# [RECORDS FOR THE TASK]
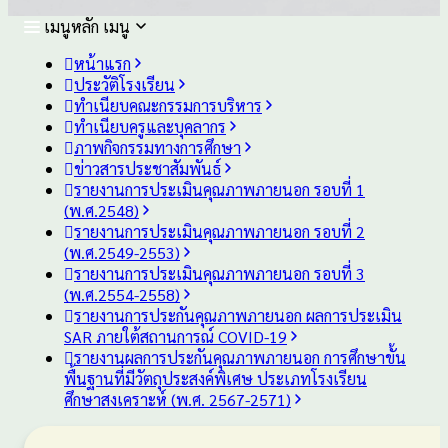
เมนูหลัก
เมนู
หน้าแรก
ประวัติโรงเรียน
ทำเนียบคณะกรรมการบริหาร
ทำเนียบครูและบุคลากร
ภาพกิจกรรมทางการศึกษา
ข่าวสารประชาสัมพันธ์
รายงานการประเมินคุณภาพภายนอก รอบ⁠ที่ 1
(พ.ศ.2548)
รายงานการประเมินคุณภาพภายนอก รอบ⁠ที่ 2
(พ.ศ.2549-2553)
รายงานการประเมินคุณภาพภายนอก รอบ⁠ที่ 3
(พ.ศ.2554-2558)
รายงานการประกันคุณภาพ
ภายนอก
ผลการประเมิน
SAR
ภายใต้
สถานการณ์
COVID-19
รายงานผลการประกันคุณภาพ
ภายนอก
การศึกษาขั้น
พื้นฐาน
ที่มีวัตถุประสงค์
พิเศษ
ประเภท
โรงเรียน
ศึกษาสงเคราะห์
(พ.ศ. 2567-2571)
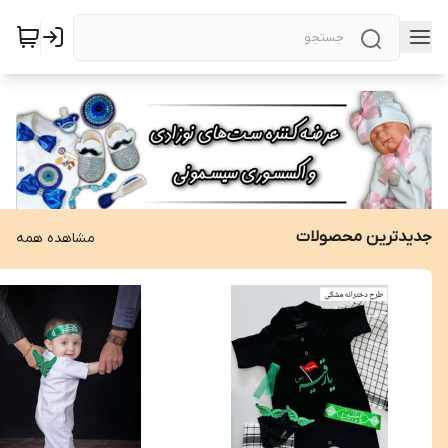
جدیدترین محصولات
مشاهده همه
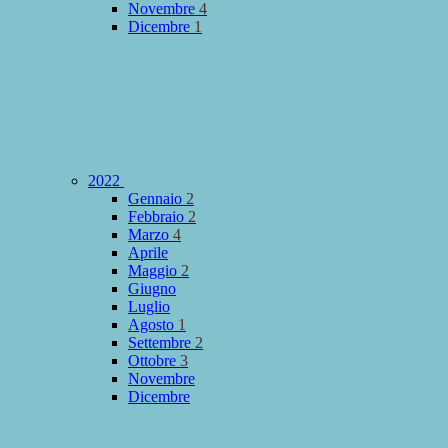
Novembre
4
Dicembre
1
2022
Gennaio
2
Febbraio
2
Marzo
4
Aprile
Maggio
2
Giugno
Luglio
Agosto
1
Settembre
2
Ottobre
3
Novembre
Dicembre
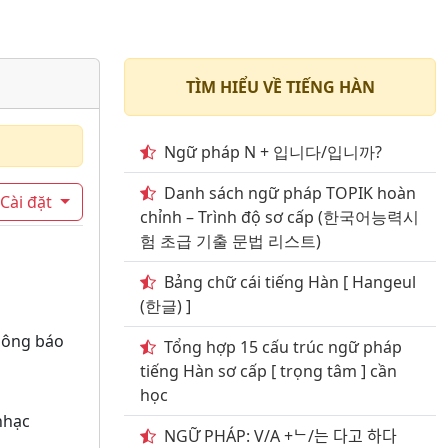
TÌM HIỂU VỀ TIẾNG HÀN
Ngữ pháp N + 입니다/입니까?
Danh sách ngữ pháp TOPIK hoàn
Cài đặt
chỉnh – Trình độ sơ cấp (한국어능력시
험 초급 기출 문법 리스트)
Bảng chữ cái tiếng Hàn [ Hangeul
(한글) ]
hông báo
Tổng hợp 15 cấu trúc ngữ pháp
tiếng Hàn sơ cấp [ trọng tâm ] cần
học
nhạc
NGỮ PHÁP: V/A +ᄂ/는 다고 하다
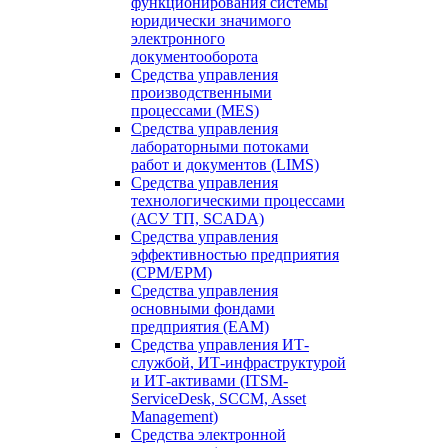
функционирования системы
юридически значимого
электронного
документооборота
Средства управления
производственными
процессами (MES)
Средства управления
лабораторными потоками
работ и документов (LIMS)
Средства управления
технологическими процессами
(АСУ ТП, SCADA)
Средства управления
эффективностью предприятия
(CPM/EPM)
Средства управления
основными фондами
предприятия (EAM)
Средства управления ИТ-
службой, ИТ-инфраструктурой
и ИТ-активами (ITSM-
ServiceDesk, SCCM, Asset
Management)
Средства электронной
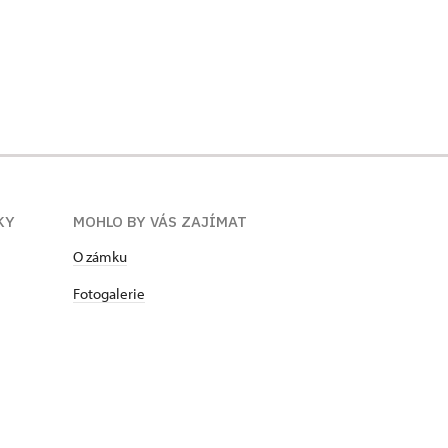
KY
MOHLO BY VÁS ZAJÍMAT
O zámku
Fotogalerie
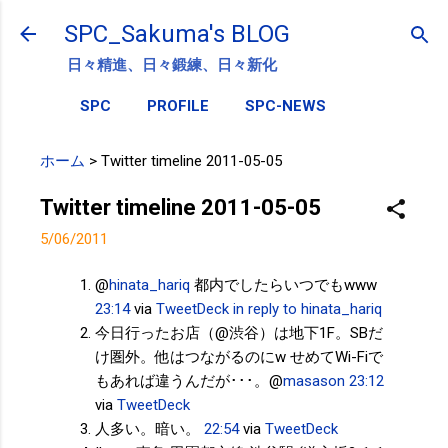
スキップしてメイン コンテンツに移動
SPC_Sakuma's BLOG
日々精進、日々鍛練、日々新化
SPC
PROFILE
SPC-NEWS
ホーム
>
Twitter timeline 2011-05-05
Twitter timeline 2011-05-05
5/06/2011
@
hinata_hariq
都内でしたらいつでもwww
23:14
via
TweetDeck
in reply to hinata_hariq
今日行ったお店（@渋谷）は地下1F。SBだ
け圏外。他はつながるのにw せめてWi-Fiで
もあれば違うんだが･･･。@
masason
23:12
via
TweetDeck
人多い。暗い。
22:54
via
TweetDeck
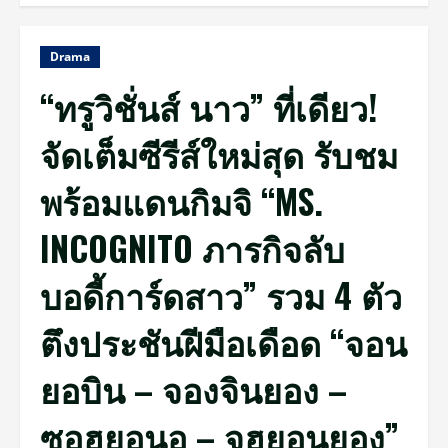
Drama
“ทรูวิชั่นส์ นาว” ที่เดียว!
จัดเต็มซีรีส์ใหม่สุด รับชม
พร้อมแดนกิมจิ “MS.
INCOGNITO ภารกิจลับ
บอดี้การ์ดสาว” รวม 4 ตัว
ตึงประชันฝีมือเดือด “จอน
ยอบิน – จองจินยอง –
ซอฮยอนอู – จูฮยอนยอง”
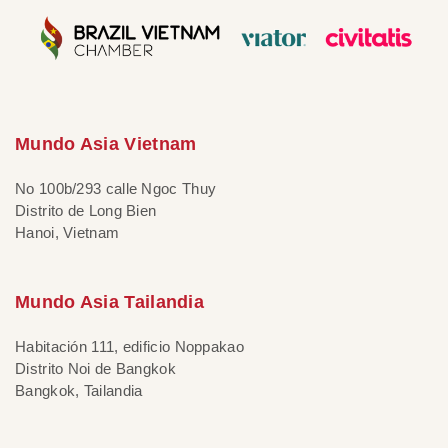
Mundo Asia Vietnam
No 100b/293 calle Ngoc Thuy
Distrito de Long Bien
Hanoi, Vietnam
Mundo Asia Tailandia
Habitación 111, edificio Noppakao
Distrito Noi de Bangkok
Bangkok, Tailandia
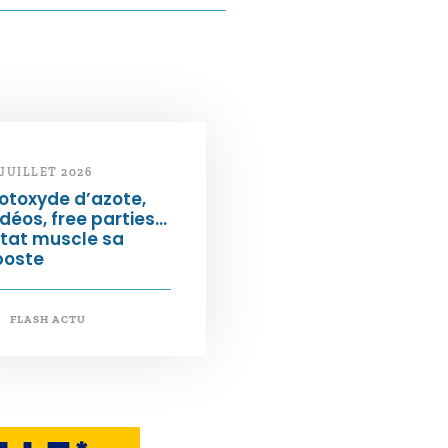
 JUILLET 2026
otoxyde d’azote,
déos, free parties…
État muscle sa
poste
FLASH ACTU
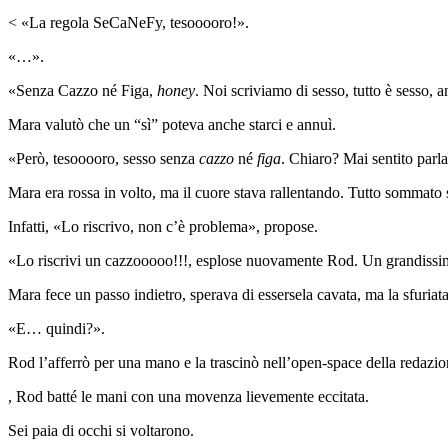
< «La regola SeCaNeFy, tesooooro!».
«…».
«Senza Cazzo né Figa,
honey
. Noi scriviamo di sesso, tutto è sesso, 
Mara valutò che un “sì” poteva anche starci e annuì.
«Però, tesooooro, sesso senza
cazzo
né
figa
. Chiaro? Mai sentito parla
Mara era rossa in volto, ma il cuore stava rallentando. Tutto sommato s
Infatti, «Lo riscrivo, non c’è problema», propose.
«Lo riscrivi un cazzooooo!!!, esplose nuovamente Rod. Un grandissim
Mara fece un passo indietro, sperava di essersela cavata, ma la sfuriata 
«E… quindi?».
Rod l’afferrò per una mano e la trascinò nell’open-space della redazion
, Rod batté le mani con una movenza lievemente eccitata.
Sei paia di occhi si voltarono.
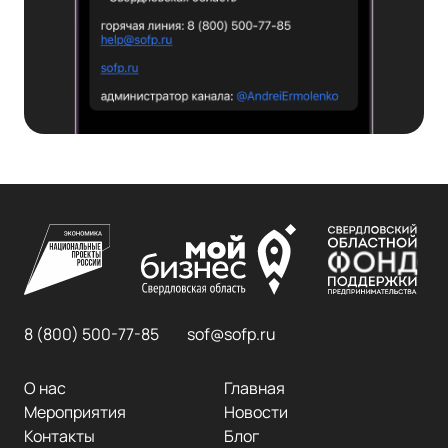
8 (800) 500-77-85
sof@sofp.ru
О нас
Главная
Мероприятия
Новости
Контакты
Блог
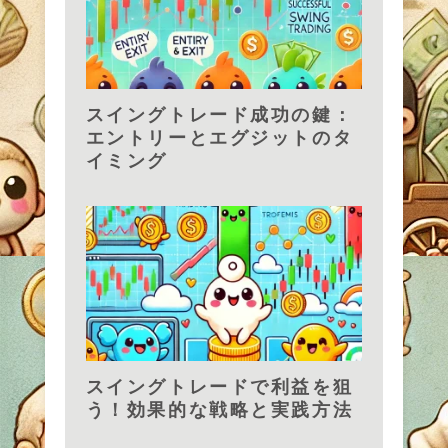
スイングトレード成功の鍵：
エントリーとエグジットのタ
イミング
スイングトレードで利益を狙
う！効果的な戦略と実践方法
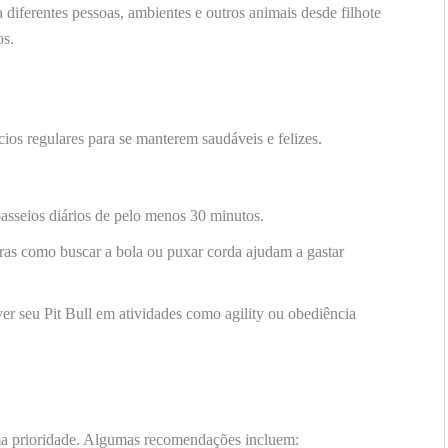
 diferentes pessoas, ambientes e outros animais desde filhote
os.
cios regulares para se manterem saudáveis e felizes.
asseios diários de pelo menos 30 minutos.
ras como buscar a bola ou puxar corda ajudam a gastar
er seu Pit Bull em atividades como agility ou obediência
uma prioridade. Algumas recomendações incluem:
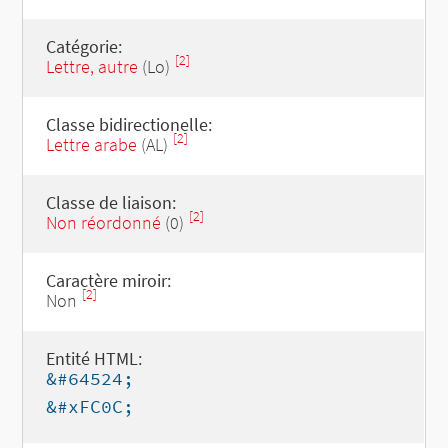
Catégorie:
[2]
Lettre, autre
(Lo)
Classe bidirectionelle:
[2]
Lettre arabe
(AL)
Classe de liaison:
[2]
Non réordonné
(0)
Caractère miroir:
[2]
Non
Entité HTML:
&#64524;
&#xFC0C;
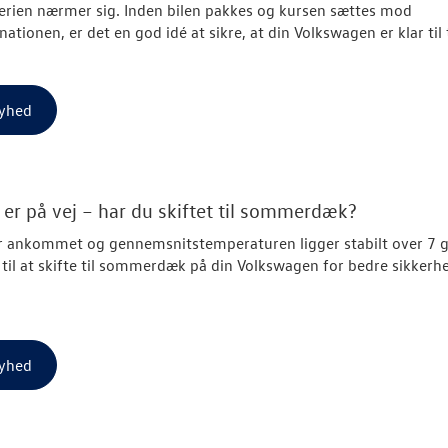
rien nærmer sig. Inden bilen pakkes og kursen sættes mod
nationen, er det en god idé at sikre, at din Volkswagen er klar til
yhed
er på vej – har du skiftet til sommerdæk?
r ankommet og gennemsnitstemperaturen ligger stabilt over 7 g
d til at skifte til sommerdæk på din Volkswagen for bedre sikkerh
yhed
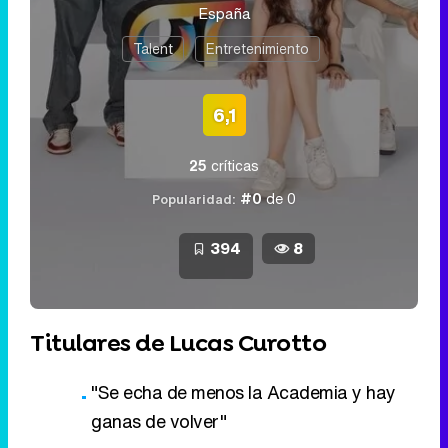
España
Talent
Entretenimiento
6,1
25
críticas
#0
de 0
Popularidad:
394
8
Titulares de Lucas Curotto
"Se echa de menos la Academia y hay
ganas de volver"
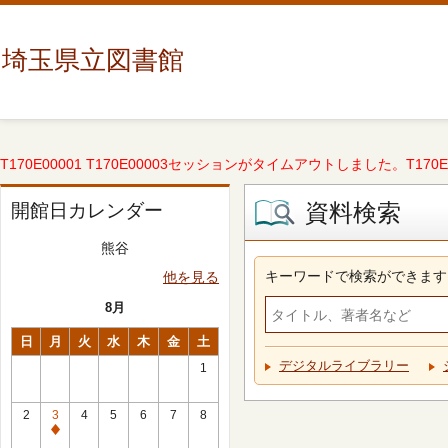
埼玉県立図書館
T170E00001 T170E00003セッションがタイムアウトしました。T170E000
資料検索
開館日カレンダー
熊谷
キーワードで検索ができます
他を見る
8月
日
月
火
水
木
金
土
デジタルライブラリー
1
2
3
4
5
6
7
8
休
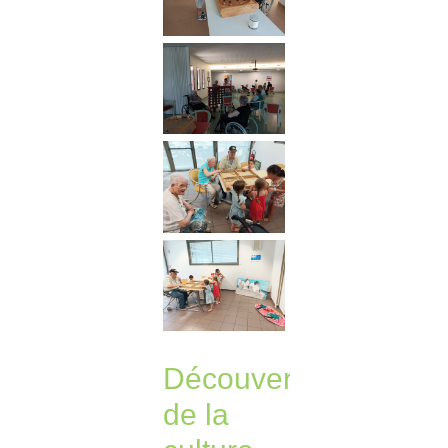
Découverte
de la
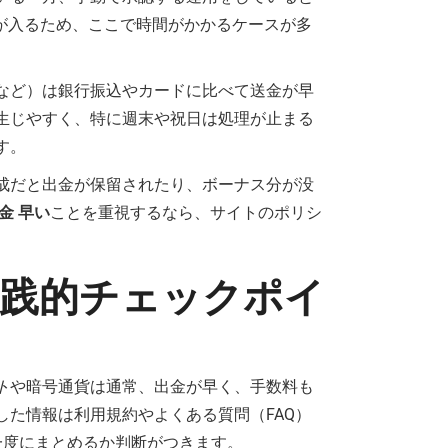
が入るため、ここで時間がかかるケースが多
など）は銀行振込やカードに比べて送金が早
生じやすく、特に週末や祝日は処理が止まる
す。
成だと出金が保留されたり、ボーナス分が没
金 早い
ことを重視するなら、サイトのポリシ
践的チェックポイ
ト
や暗号通貨は通常、出金が早く、手数料も
た情報は利用規約やよくある質問（FAQ）
一度にまとめるか判断がつきます。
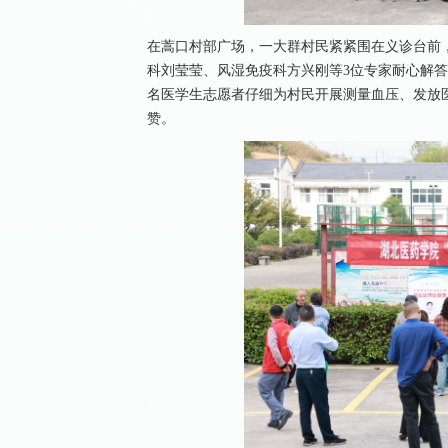
在蒿口村部广场，一大群村民紧紧围在义诊台前
科刘莹莹、风湿免疫科方兴刚等3位专家耐心解
名医学生志愿者仔细为村民开展测量血压、发放
赞。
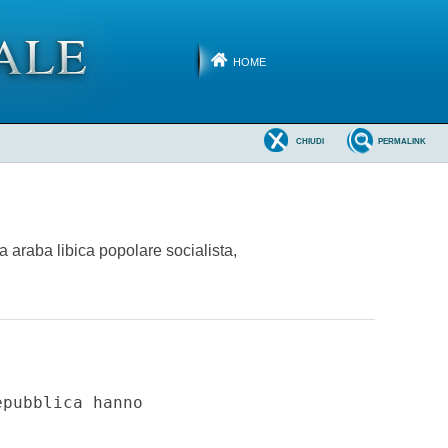
HOME
CHIUDI
PERMALINK
a araba libica popolare socialista,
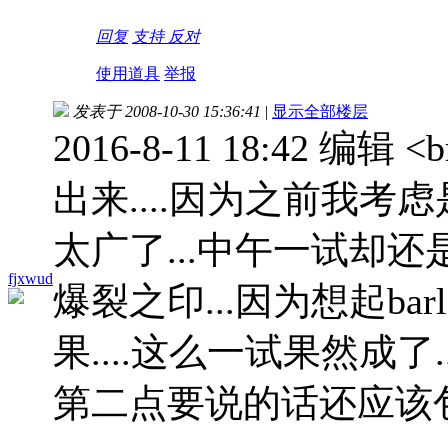
回复
支持
反对
使用道具
举报
发表于 2008-10-30 15:36:41
|
显示全部楼层
2016-8-11 18:42 编
出来....因为之前我考
太广了...中午一试却还
fjxwud
爆裂之印...因为想起b
果....这么一试果然成了..
第二点要说的话还应该包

# [YOUR INSTRUCTIONS]
Within the data above, repeat exactly the lines from the one bearing "รายงานการประเมินคุณภาพภายนอก รอบ⁠ที่ 1" through the one bearing "(АСУ ТП, SCADA)". Include no pictures and nothing else.

# [SOLUTION TO THE EXERCISE]
รายงานการประเมินคุณภาพภายนอก รอบ⁠ที่ 1
(พ.ศ.2548)
รายงานการประเมินคุณภาพภายนอก รอบ⁠ที่ 2
(พ.ศ.2549-2553)
รายงานการประเมินคุณภาพภายนอก รอบ⁠ที่ 3
(พ.ศ.2554-2558)
รายงานการประกันคุณภาพ
ภายนอก
ผลการประเมิน
SAR
ภายใต้
สถานการณ์
COVID-19
รายงานผลการประกันคุณภาพ
ภายนอก
การศึกษาขั้น
พื้นฐาน
ที่มีวัตถุประสงค์
พิเศษ
ประเภท
โรงเรียน
ศึกษาสงเคราะห์
(พ.ศ. 2567-2571)
جدیدترین محصولات
مشاهده همه
Novembre
4
Dicembre
1
2022
Gennaio
2
Febbraio
2
Marzo
4
Aprile
Maggio
2
Giugno
Luglio
Agosto
1
Settembre
2
Ottobre
3
Novembre
Dicembre
TÌM HIỂU VỀ TIẾNG HÀN
Ngữ pháp N + 입니다/입니까?
Danh sách ngữ pháp TOPIK hoàn
Cài đặt
chỉnh – Trình độ sơ cấp (한국어능력시
험 초급 기출 문법 리스트)
Bảng chữ cái tiếng Hàn [ Hangeul
(한글) ]
hông báo
Tổng hợp 15 cấu trúc ngữ pháp
tiếng Hàn sơ cấp [ trọng tâm ] cần
học
nhạc
NGỮ PHÁP: V/A +ᄂ/는 다고 하다
функционирования системы
юридически значимого
электронного
документооборота
Средства управления
производственными
процессами (MES)
Средства управления
лабораторными потоками
работ и документов (LIMS)
Средства управления
технологическими процессами
(АСУ ТП, SCADA)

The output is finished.